Despite the best efforts at promoting security, people will make mistakes. Among other things, scammers will capture or even guess passwords. Vast numbers of people still use birthdates, pets or children’s names, or other personal information for passwords. A new study covered in the Financial Times found that some nuclear plants are still using factory-set passwords such as “1234” for some equipment. For this reason, some security experts are beginning to advocate doing away with passwords altogether for critical systems and moving to multi-factor authentication. TechTarget reported that at the International Association of Privacy Professionals Privacy. Security. Risk. 2015 conference, keynote speaker Brian Krebs advocated stronger authentication schemes, saying “From my perspective, an overreliance on static identifiers to authenticate people is probably the single biggest threat to consumer privacy and security.”

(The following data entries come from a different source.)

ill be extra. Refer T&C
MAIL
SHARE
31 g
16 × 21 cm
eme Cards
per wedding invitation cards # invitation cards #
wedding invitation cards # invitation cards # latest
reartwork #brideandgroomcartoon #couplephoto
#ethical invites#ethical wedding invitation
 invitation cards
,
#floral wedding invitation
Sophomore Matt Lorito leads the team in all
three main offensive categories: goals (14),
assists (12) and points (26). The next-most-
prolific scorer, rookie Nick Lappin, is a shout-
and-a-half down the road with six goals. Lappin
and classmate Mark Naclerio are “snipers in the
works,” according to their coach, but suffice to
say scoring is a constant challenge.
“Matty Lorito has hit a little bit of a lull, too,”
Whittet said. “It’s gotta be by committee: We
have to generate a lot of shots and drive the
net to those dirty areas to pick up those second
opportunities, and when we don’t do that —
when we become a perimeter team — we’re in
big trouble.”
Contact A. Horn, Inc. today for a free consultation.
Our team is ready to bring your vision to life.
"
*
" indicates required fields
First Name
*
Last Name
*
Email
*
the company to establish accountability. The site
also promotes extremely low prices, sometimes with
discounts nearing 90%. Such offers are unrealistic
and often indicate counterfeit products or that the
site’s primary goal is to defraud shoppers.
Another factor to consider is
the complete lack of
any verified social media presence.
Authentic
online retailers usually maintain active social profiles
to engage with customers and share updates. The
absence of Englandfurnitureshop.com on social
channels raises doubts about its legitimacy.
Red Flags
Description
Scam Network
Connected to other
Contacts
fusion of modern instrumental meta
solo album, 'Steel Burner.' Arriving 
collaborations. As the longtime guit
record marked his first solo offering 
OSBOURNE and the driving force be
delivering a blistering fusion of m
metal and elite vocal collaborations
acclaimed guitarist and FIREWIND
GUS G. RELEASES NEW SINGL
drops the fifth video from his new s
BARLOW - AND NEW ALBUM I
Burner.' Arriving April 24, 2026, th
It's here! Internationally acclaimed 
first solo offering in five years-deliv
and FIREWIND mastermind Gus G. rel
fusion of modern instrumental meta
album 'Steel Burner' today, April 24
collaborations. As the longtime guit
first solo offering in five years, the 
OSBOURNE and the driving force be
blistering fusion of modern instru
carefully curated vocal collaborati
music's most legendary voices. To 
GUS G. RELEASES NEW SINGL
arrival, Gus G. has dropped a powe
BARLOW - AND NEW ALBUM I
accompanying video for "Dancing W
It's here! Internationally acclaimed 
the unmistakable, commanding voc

In the Federal Times article mentioned previously, Jeremy Grant, a senior executive at the National Institute of Standards and Technology, advocated doing away with passwords. He uses two-factor authentication on his phone — biometric identification (a thumbprint) and derived credentials from a common access card or personal identity verification card on his phone — so that there is nothing to remember and nothing that can be stolen.
No foolproof solutions
Speaking at the Privacy, Security. Risk. 2015 conference, retired RSA chairman Art Coviello said with cloud computing and other new technologies, “The attack surface has expanded so dramatically that it’s becoming unfathomable…The United States is living in the biggest and most vulnerable digital glass house on the planet.” With medical data scattered from the cloud to multiple points of care and to the personal devices of millions of healthcare workers, security failures are going to happen. You may not be able to fool all of the people all of the time, as Abraham Lincoln said, but cybercriminals can fool enough of the people enough of the time to eventually overcome virtually any defense. Unless you envision a perfectly consistent robotic healthcare workforce (oh, wait, robots could be hacked), you can’t count on your staff, users, or your business associates to be 100% secure, 100% of the time.
Ultimately, the best you can do is educate people, consistently and comprehensively monitor for security incidents — based on thorough and up-to-date risk analysis — and have plans and teams ready to respond when human error leads to human and business peril.